Mr. Harmor, writing in 1614, in his “True Discourse on the Present State of Virginia,” says: “The colony is already furnished with two hundred neat cattle, infinite hogs in herds all over the woods, some mares, horses and colts, poultry, great store, etc.”
In 1894, in the Public Records Office in London, I found that the Virginia Company had sent out four mares, February, 1619, on The Falcon. And further, I found a kind of summary of what the company had done in the past toward populating and supplying the colonists with live stock. It is stated that they had sent twelve ships, taking out one thousand two hundred and sixty-one persons, making the total number in Virginia at that date about two thousand four hundred. The exportations include five hundred cattle, with some horses and goats, and an infinite number of swine. In 1620 the company ordered twenty mares to be sent over, at a cost, delivered, of fifteen pounds each. From the price of horses in England at that day, I would infer that somebody was making money out of the colonists.

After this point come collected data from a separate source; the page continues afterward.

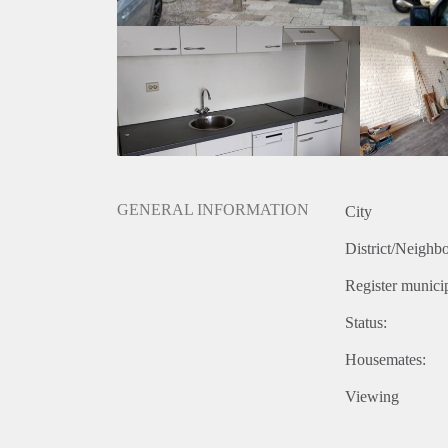
GENERAL INFORMATION
City
District/Neighb
Register municip
Status:
Housemates:
Viewing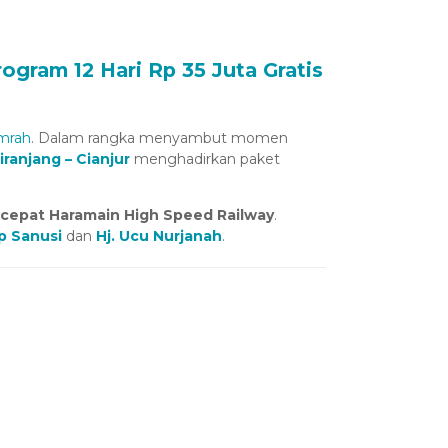
gram 12 Hari Rp 35 Juta Gratis
mrah
. Dalam rangka menyambut momen
ranjang – Cianjur
menghadirkan paket
a cepat Haramain High Speed Railway
.
p Sanusi
dan
Hj. Ucu Nurjanah
.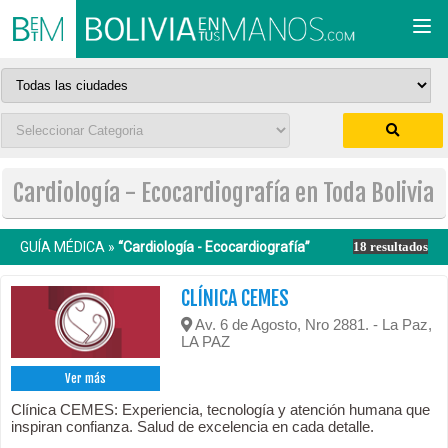
Togg
navi
Cardiología - Ecocardiografía en Toda Bolivia
GUÍA MÉDICA »
“Cardiología - Ecocardiografía”
18 resultados
CLÍNICA CEMES
Av. 6 de Agosto, Nro 2881. - La Paz,
LA PAZ
Ver más
Clínica CEMES: Experiencia, tecnología y atención humana que
inspiran confianza. Salud de excelencia en cada detalle.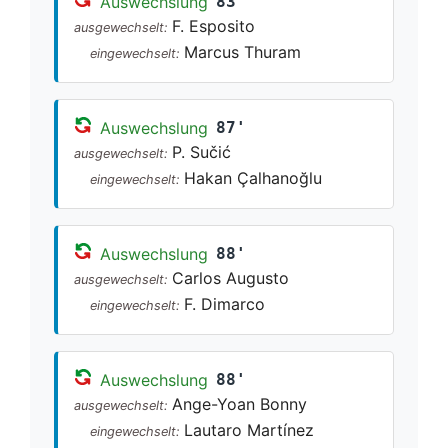
Auswechslung
83'
F. Esposito
ausgewechselt:
Marcus Thuram
eingewechselt:
Auswechslung
87'
P. Sučić
ausgewechselt:
Hakan Çalhanoğlu
eingewechselt:
Auswechslung
88'
Carlos Augusto
ausgewechselt:
F. Dimarco
eingewechselt:
Auswechslung
88'
Ange-Yoan Bonny
ausgewechselt:
Lautaro Martínez
eingewechselt: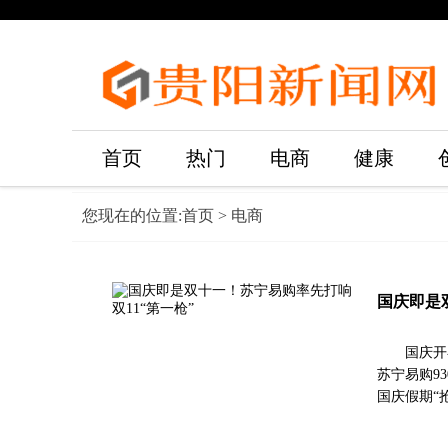
首页
热门
电商
健康
您现在的位置:
首页
> 电商
国庆即是
国庆开
苏宁易购9
国庆假期“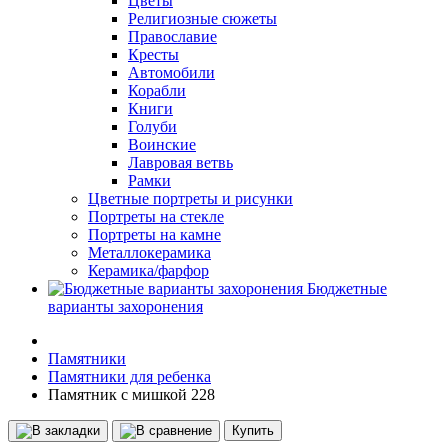
Цветы
Религиозные сюжеты
Православие
Кресты
Автомобили
Корабли
Книги
Голуби
Воинские
Лавровая ветвь
Рамки
Цветные портреты и рисунки
Портреты на стекле
Портреты на камне
Металлокерамика
Керамика/фарфор
Бюджетные
варианты захоронения
Памятники
Памятники для ребенка
Памятник с мишкой 228
Купить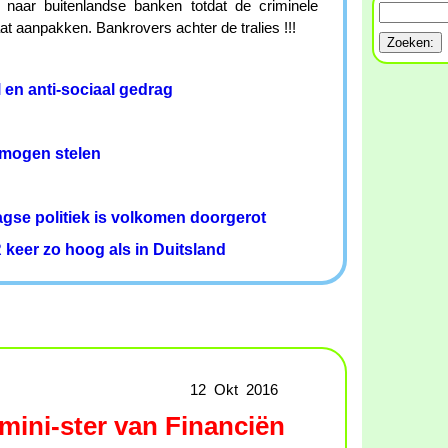
 naar buitenlandse banken totdat de criminele
t aanpakken. Bankrovers achter de tralies !!!
 en anti-sociaal gedrag
mogen stelen
agse politiek is volkomen doorgerot
 keer zo hoog als in Duitsland
12 Okt 2016
mini-ster van Financiën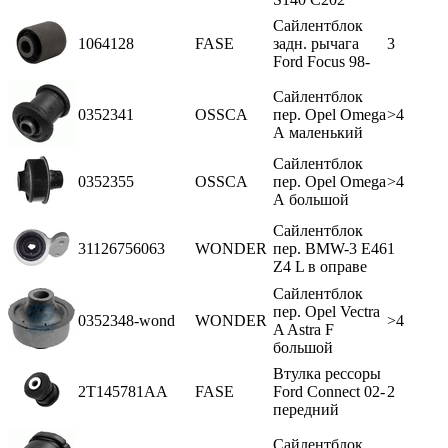
Сайлентблок
1064128
FASE
задн. рычага
3
Ford Focus 98-
Сайлентблок
0352341
OSSCA
пер. Opel Omega
>4
А маленький
Сайлентблок
0352355
OSSCA
пер. Opel Omega
>4
А большой
Сайлентблок
31126756063
WONDER
пер. BMW-3 Е46
1
Z4 L в оправе
Сайлентблок
пер. Opel Vectra
0352348-wond
WONDER
>4
A Astra F
большой
Втулка рессоры
2T145781AA
FASE
Ford Connect 02-
2
передний
Сайлентблок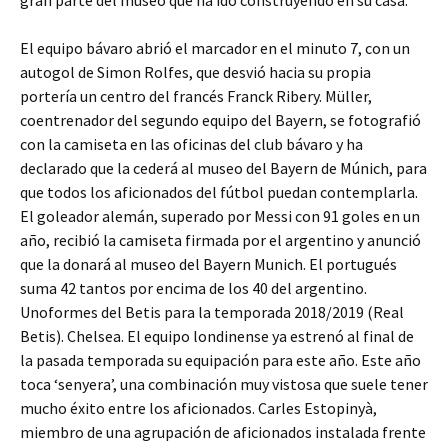
gran parte del museo que ha ido construyendo en su casa.
El equipo bávaro abrió el marcador en el minuto 7, con un
autogol de Simon Rolfes, que desvió hacia su propia
portería un centro del francés Franck Ribery. Müller,
coentrenador del segundo equipo del Bayern, se fotografió
con la camiseta en las oficinas del club bávaro y ha
declarado que la cederá al museo del Bayern de Múnich, para
que todos los aficionados del fútbol puedan contemplarla.
El goleador alemán, superado por Messi con 91 goles en un
año, recibió la camiseta firmada por el argentino y anunció
que la donará al museo del Bayern Munich. El portugués
suma 42 tantos por encima de los 40 del argentino.
Unoformes del Betis para la temporada 2018/2019 (Real
Betis). Chelsea. El equipo londinense ya estrenó al final de
la pasada temporada su equipación para este año. Este año
toca ‘senyera’, una combinación muy vistosa que suele tener
mucho éxito entre los aficionados. Carles Estopinyà,
miembro de una agrupación de aficionados instalada frente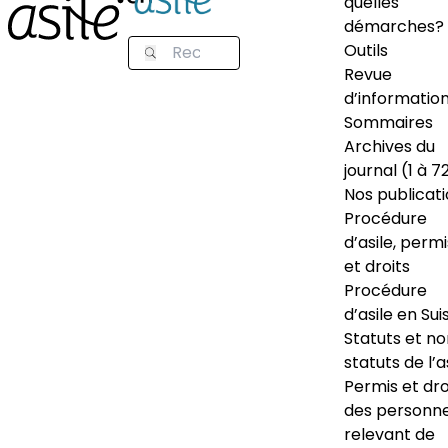
quelles
démarches?
Outils
Revue
d’informatio
Sommaires
Archives du
journal (1 à 7
Nos publicat
Procédure
d’asile, permi
et droits
Procédure
d’asile en Sui
Statuts et n
statuts de l’a
Permis et dro
des personn
relevant de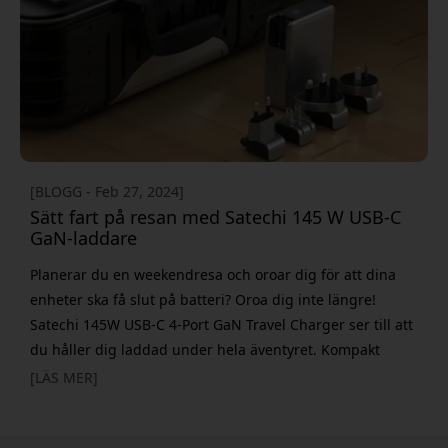
samt
[BLOGG - Feb 27, 2024]
Sätt fart på resan med Satechi 145 W USB-C
GaN-laddare
Planerar du en weekendresa och oroar dig för att dina
enheter ska få slut på batteri? Oroa dig inte längre!
Satechi 145W USB-C 4-Port GaN Travel Charger ser till att
du håller dig laddad under hela äventyret. Kompakt
kraftpaket Den här stilrena laddaren är ett under av
[LÄS MER]
modern teknik och använder galliumnitrid (GaN) för att
erbjuda en kompakt men kraftfull laddningslösning. Med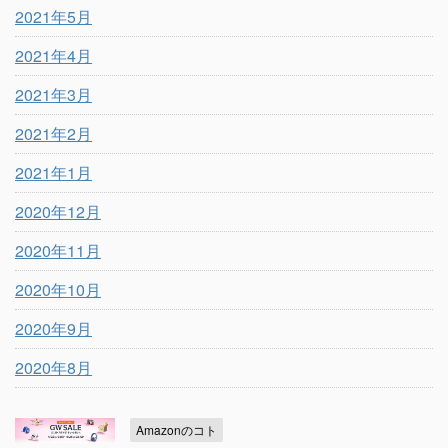
2021年5月
2021年4月
2021年3月
2021年2月
2021年1月
2020年12月
2020年11月
2020年10月
2020年9月
2020年8月
Amazonのコト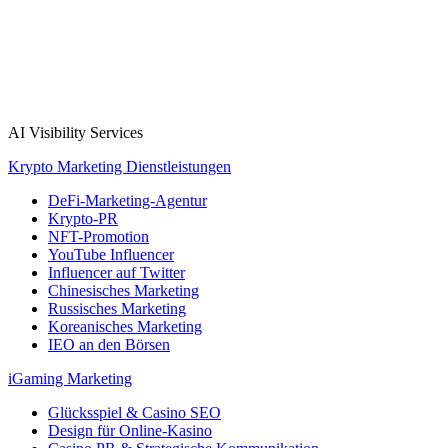
AI Visibility Services
Krypto Marketing Dienstleistungen
DeFi-Marketing-Agentur
Krypto-PR
NFT-Promotion
YouTube Influencer
Influencer auf Twitter
Chinesisches Marketing
Russisches Marketing
Koreanisches Marketing
IEO an den Börsen
iGaming Marketing
Glücksspiel & Casino SEO
Design für Online-Kasino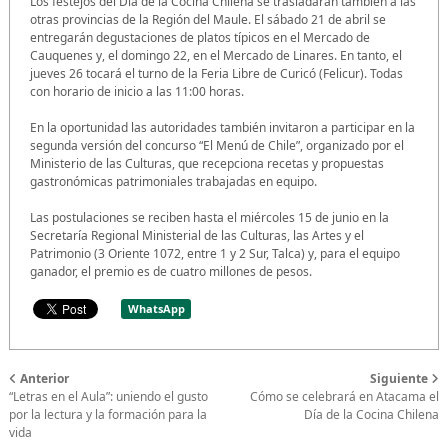
Los festejos del Día de la Cocina Chilena se trasladarán también a las
otras provincias de la Región del Maule. El sábado 21 de abril se
entregarán degustaciones de platos típicos en el Mercado de
Cauquenes y, el domingo 22, en el Mercado de Linares. En tanto, el
jueves 26 tocará el turno de la Feria Libre de Curicó (Felicur). Todas
con horario de inicio a las 11:00 horas.
En la oportunidad las autoridades también invitaron a participar en la
segunda versión del concurso “El Menú de Chile”, organizado por el
Ministerio de las Culturas, que recepciona recetas y propuestas
gastronómicas patrimoniales trabajadas en equipo.
Las postulaciones se reciben hasta el miércoles 15 de junio en la
Secretaría Regional Ministerial de las Culturas, las Artes y el
Patrimonio (3 Oriente 1072, entre 1 y 2 Sur, Talca) y, para el equipo
ganador, el premio es de cuatro millones de pesos.
WhatsApp
Anterior
Siguiente
“Letras en el Aula”: uniendo el gusto
Cómo se celebrará en Atacama el
por la lectura y la formación para la
Día de la Cocina Chilena
vida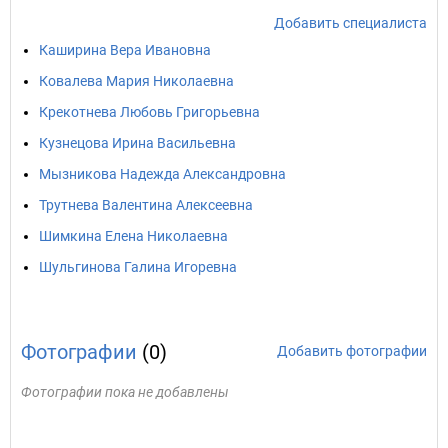
Добавить специалиста
Каширина Вера Ивановна
Ковалева Мария Николаевна
Крекотнева Любовь Григорьевна
Кузнецова Ирина Васильевна
Мызникова Надежда Александровна
Трутнева Валентина Алексеевна
Шимкина Елена Николаевна
Шульгинова Галина Игоревна
Фотографии
(0)
Добавить фотографии
Фотографии пока не добавлены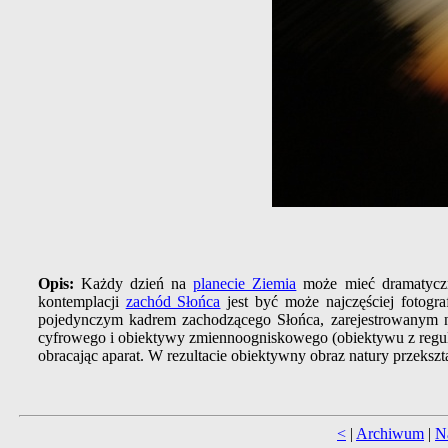
Opis:
Każdy dzień na
planecie Ziemia
może mieć dramatycz
kontemplacji
zachód Słońca
jest być może najczęściej foto
pojedynczym kadrem zachodzącego Słońca, zarejestrowanym n
cyfrowego i obiektywy zmiennoogniskowego (obiektywu z reg
obracając aparat. W rezultacie obiektywny obraz natury przekszta
<
|
Archiwum
|
N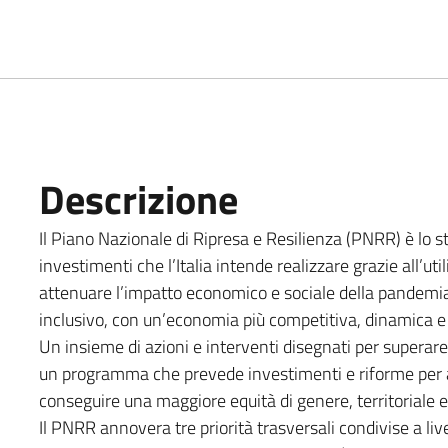
Descrizione
Il Piano Nazionale di Ripresa e Resilienza (PNRR) è lo str
investimenti che l’Italia intende realizzare grazie all’ut
attenuare l’impatto economico e sociale della pandemia 
inclusivo, con un’economia più competitiva, dinamica e
Un insieme di azioni e interventi disegnati per superar
un programma che prevede investimenti e riforme per ac
conseguire una maggiore equità di genere, territoriale 
Il PNRR annovera tre priorità trasversali condivise a liv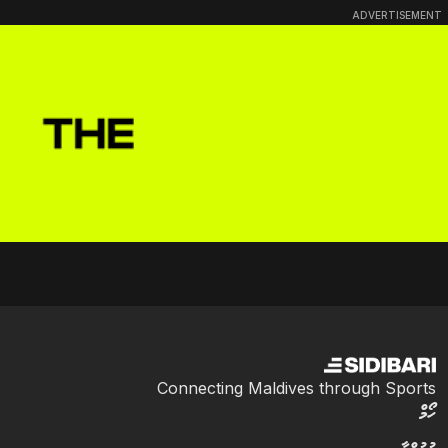
ADVERTISEMENT
Connecting Maldives through Sports
ހޯމް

In a little work published in London, 1646, entitled “A Perfect Description of Virginia,” the author says that “There are in Virginia, of an excellent raise (race), about two hundred horses and mares.” It is evident that this statement is a mere estimate, and I am disposed to think it a very wild estimate from what follows in a very few years. It is true that horses do not propagate and increase as fast as any other variety of domestic animals, but under the circumstances every effort would be made to increase the stock, and from what follows, I think my criticism will be sustained.
In the legislation of the colony we find no mention of horses, till the year 1657, when the exportation of mares was prohibited. Eleven years after this (1668) this restriction was removed and the exportation of both mares and horses permitted. The very next year, 1669, the importation of more horses was prohibited by legislative enactment. From this it would seem that there were already too many horses in the colony, or possibly some horse breeder had begun to realize that there were better horses in some of the other colonies that were finding a market in Virginia, and they thus sought “protection” for their own stock.
This prohibition could not have been aimed at the mother country, for the prices obtained would not justify the cost and risk of a sea voyage. We must, therefore, conclude that it was intended to shut out the New England colonies, which were already shipping horses to all the settlements on the seaboard, as well as to some of the West India Islands. In this we see at what an early date commenced the interchange of commodities among the colonies. As early as 1647 the Dutch authorities at New Amsterdam authorized Isaac Allerton to sell twenty or twenty-five horses to Virginia.